EXERCISE BRIEF>
Filter the entries below down to the lines that hold "conseiller".

++++

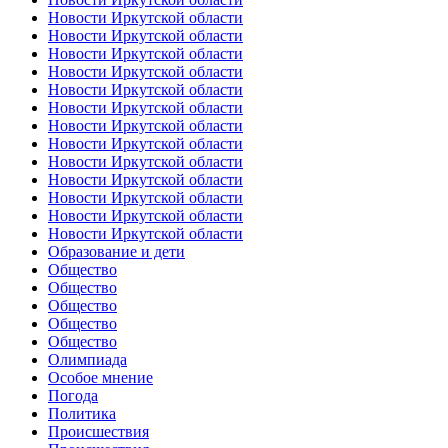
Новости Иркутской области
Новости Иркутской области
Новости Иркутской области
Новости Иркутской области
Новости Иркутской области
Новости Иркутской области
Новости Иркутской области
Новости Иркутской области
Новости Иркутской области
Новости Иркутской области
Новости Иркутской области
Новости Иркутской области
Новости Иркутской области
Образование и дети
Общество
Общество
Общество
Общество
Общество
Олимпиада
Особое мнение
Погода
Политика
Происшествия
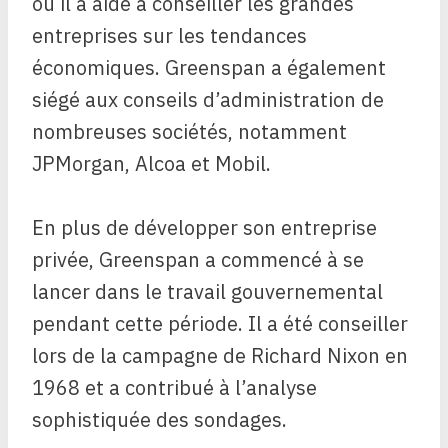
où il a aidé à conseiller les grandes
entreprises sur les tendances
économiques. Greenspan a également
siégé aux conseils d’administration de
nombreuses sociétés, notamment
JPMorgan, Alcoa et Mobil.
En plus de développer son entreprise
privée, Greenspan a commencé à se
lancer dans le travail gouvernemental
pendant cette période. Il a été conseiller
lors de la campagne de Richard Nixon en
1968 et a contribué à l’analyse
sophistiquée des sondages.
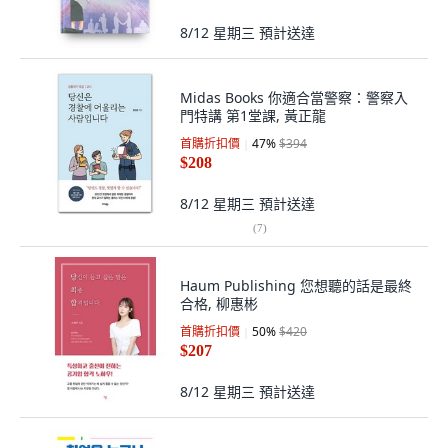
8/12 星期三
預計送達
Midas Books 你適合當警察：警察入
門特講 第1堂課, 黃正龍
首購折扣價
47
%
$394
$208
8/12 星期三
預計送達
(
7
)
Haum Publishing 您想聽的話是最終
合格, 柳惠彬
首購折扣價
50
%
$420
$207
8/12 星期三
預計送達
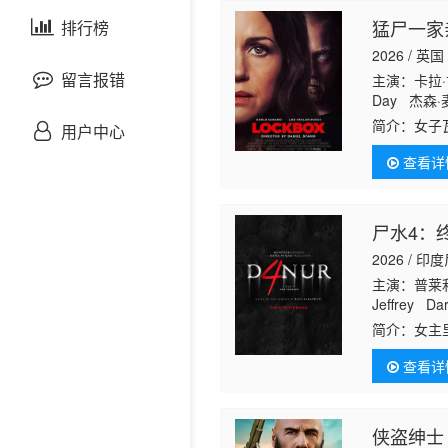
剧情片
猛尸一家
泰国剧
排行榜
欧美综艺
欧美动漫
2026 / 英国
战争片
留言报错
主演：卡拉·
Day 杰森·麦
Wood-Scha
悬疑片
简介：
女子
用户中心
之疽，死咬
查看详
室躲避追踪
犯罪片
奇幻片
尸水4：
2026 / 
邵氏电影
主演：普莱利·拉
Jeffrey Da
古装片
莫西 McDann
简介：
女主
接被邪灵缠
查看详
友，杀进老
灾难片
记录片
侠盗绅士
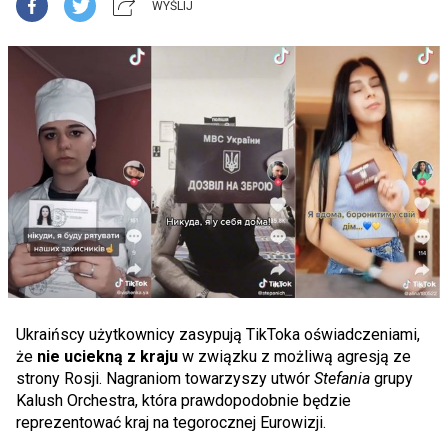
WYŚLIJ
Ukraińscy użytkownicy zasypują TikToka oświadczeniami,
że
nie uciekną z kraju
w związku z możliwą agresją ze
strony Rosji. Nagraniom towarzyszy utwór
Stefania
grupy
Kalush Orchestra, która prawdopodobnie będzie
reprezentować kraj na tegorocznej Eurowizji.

++++

COMPLETED EXERCISE>
où il a aidé à conseiller les grandes
pendant cette période. Il a été conseiller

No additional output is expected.